**Exercise goal:** Stop at the line containing "to­ta­li­dad de los Me­dia­do­res pre­": repeat exactly every line of the entries below from the first up to it, plus that line, with pictures omitted.

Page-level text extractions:

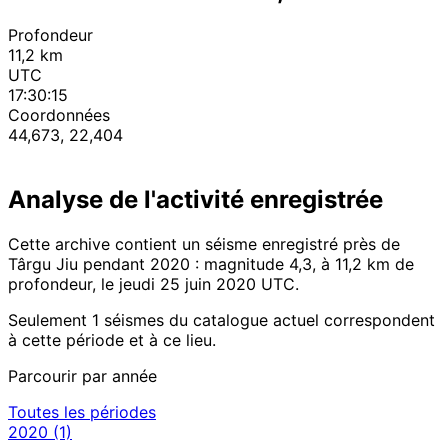
Profondeur
11,2 km
UTC
17:30:15
Coordonnées
44,673, 22,404
Analyse de l'activité enregistrée
Cette archive contient un séisme enregistré près de
Târgu Jiu pendant 2020 : magnitude 4,3, à 11,2 km de
profondeur, le jeudi 25 juin 2020 UTC.
Seulement 1 séismes du catalogue actuel correspondent
à cette période et à ce lieu.
Parcourir par année
Toutes les périodes
2020
(1)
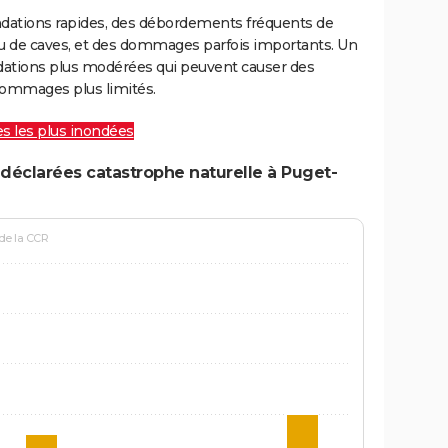
ondations rapides, des débordements fréquents de
ou de caves, et des dommages parfois importants. Un
ations plus modérées qui peuvent causer des
ommages plus limités.
les les plus inondées
déclarées catastrophe naturelle à Puget-
 de la CCR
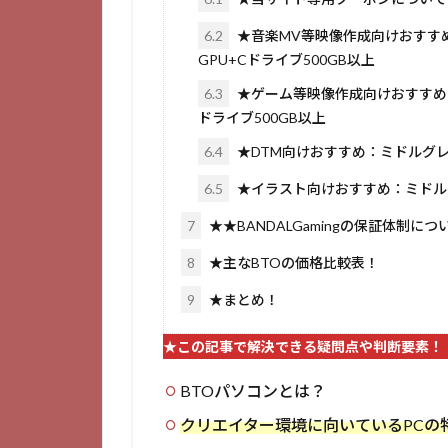
6.2
★音楽MV等映像作成向けおすす
GPU+Cドライブ500GB以上
6.3
★ゲーム等映像作成向けおすすめ：
ドライブ500GB以上
6.4
★DTM向けおすすめ：ミドルグレー
6.5
★イラスト向けおすすめ：ミドル
7
★★BANDALGamingの保証体制につ
8
★主なBTOの価格比較表！
9
★まとめ！
★この記事で解決できる疑問点や判断要素！
BTOパソコンとは？
クリエイター環境に向いているPCの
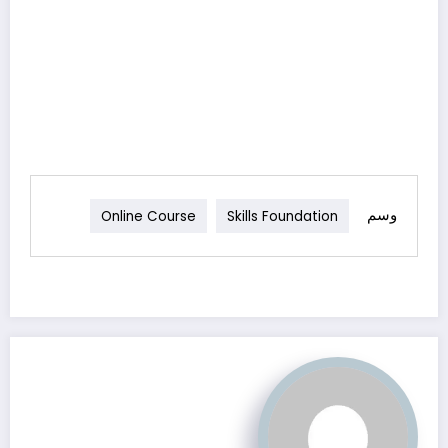
وسم
Online Course
Skills Foundation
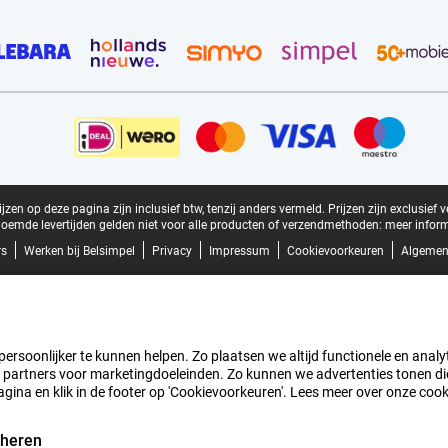
zen op deze pagina zijn inclusief btw, tenzij anders vermeld.
Prijzen zijn exclusief 
oemde levertijden gelden niet voor alle producten of verzendmethoden:
meer inform
rs
Werken bij Belsimpel
Privacy
Impressum
Cookievoorkeuren
Algemen
rsoonlijker te kunnen helpen. Zo plaatsen we altijd functionele en analyti
artners voor marketingdoeleinden. Zo kunnen we advertenties tonen die v
agina en klik in de footer op 'Cookievoorkeuren'. Lees meer over onze coo
eheren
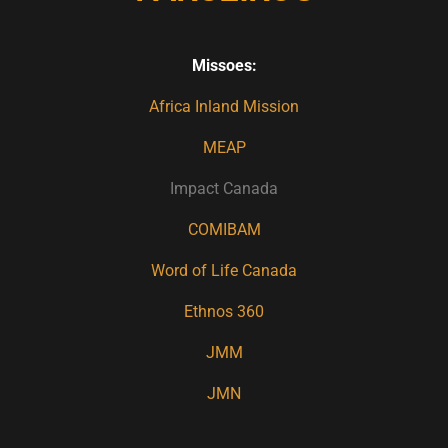
Missoes:
Africa Inland Mission
MEAP
Impact Canada
COMIBAM
Word of Life Canada
Ethnos 360
JMM
JMN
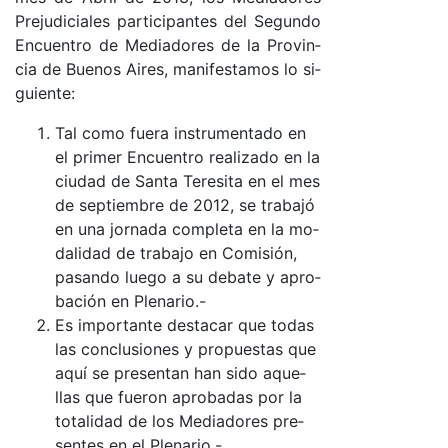
Pre­ju­di­cia­les par­ti­ci­pan­tes del Se­gun­do
En­cuen­tro de Me­dia­do­res de la Pro­vin­
cia de Bue­nos Ai­res, ma­ni­fes­ta­mos lo si­
guien­te:
Tal co­mo fue­ra ins­tru­men­ta­do en
el pri­mer En­cuen­tro rea­li­za­do en la
ciu­dad de San­ta Te­re­si­ta en el mes
de sep­tiem­bre de 2012, se tra­ba­jó
en una jor­na­da com­ple­ta en la mo­
da­li­dad de tra­ba­jo en Co­mi­sió­n,
pa­san­do lue­go a su de­ba­te y apro­
ba­ción en Ple­na­rio­.-
Es im­por­tan­te des­ta­car que to­das
las con­clu­sio­nes y pro­pues­tas que
aquí se pre­sen­tan han si­do aque­
llas que fue­ron apro­ba­das por la
to­ta­li­dad de los Me­dia­do­res pre­
sen­tes en el Ple­na­rio­.-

**Result:**
Profondeur
11,2 km
UTC
17:30:15
Coordonnées
44,673, 22,404
Analyse de l'activité enregistrée
Cette archive contient un séisme enregistré près de
Târgu Jiu pendant 2020 : magnitude 4,3, à 11,2 km de
profondeur, le jeudi 25 juin 2020 UTC.
Seulement 1 séismes du catalogue actuel correspondent
à cette période et à ce lieu.
Parcourir par année
Toutes les périodes
2020
(1)
ondations rapides, des débordements fréquents de
ou de caves, et des dommages parfois importants. Un
ations plus modérées qui peuvent causer des
ommages plus limités.
les les plus inondées
déclarées catastrophe naturelle à Puget-
 de la CCR
6.2
★音楽MV等映像作成向けおすす
GPU+Cドライブ500GB以上
6.3
★ゲーム等映像作成向けおすすめ：
ドライブ500GB以上
6.4
★DTM向けおすすめ：ミドルグレー
6.5
★イラスト向けおすすめ：ミドル
7
★★BANDALGamingの保証体制につ
8
★主なBTOの価格比較表！
9
★まとめ！
★この記事で解決できる疑問点や判断要素！
BTOパソコンとは？
クリエイター環境に向いているPCの
وسم
Online Course
Skills Foundation
zen op deze pagina zijn inclusief btw, tenzij anders vermeld.
Prijzen zijn exclusief 
oemde levertijden gelden niet voor alle producten of verzendmethoden:
meer inform
rs
Werken bij Belsimpel
Privacy
Impressum
Cookievoorkeuren
Algemen
rsoonlijker te kunnen helpen. Zo plaatsen we altijd functionele en analyti
artners voor marketingdoeleinden. Zo kunnen we advertenties tonen die v
agina en klik in de footer op 'Cookievoorkeuren'. Lees meer over onze coo
eheren
Missoes:
Africa Inland Mission
MEAP
Impact Canada
COMIBAM
Word of Life Canada
Ethnos 360
JMM
JMN
Pre­ju­di­cia­les par­ti­ci­pan­tes del Se­gun­do
En­cuen­tro de Me­dia­do­res de la Pro­vin­
cia de Bue­nos Ai­res, ma­ni­fes­ta­mos lo si­
guien­te:
Tal co­mo fue­ra ins­tru­men­ta­do en
el pri­mer En­cuen­tro rea­li­za­do en la
ciu­dad de San­ta Te­re­si­ta en el mes
de sep­tiem­bre de 2012, se tra­ba­jó
en una jor­na­da com­ple­ta en la mo­
da­li­dad de tra­ba­jo en Co­mi­sió­n,
pa­san­do lue­go a su de­ba­te y apro­
ba­ción en Ple­na­rio­.-
Es im­por­tan­te des­ta­car que to­das
las con­clu­sio­nes y pro­pues­tas que
aquí se pre­sen­tan han si­do aque­
llas que fue­ron apro­ba­das por la
to­ta­li­dad de los Me­dia­do­res pre­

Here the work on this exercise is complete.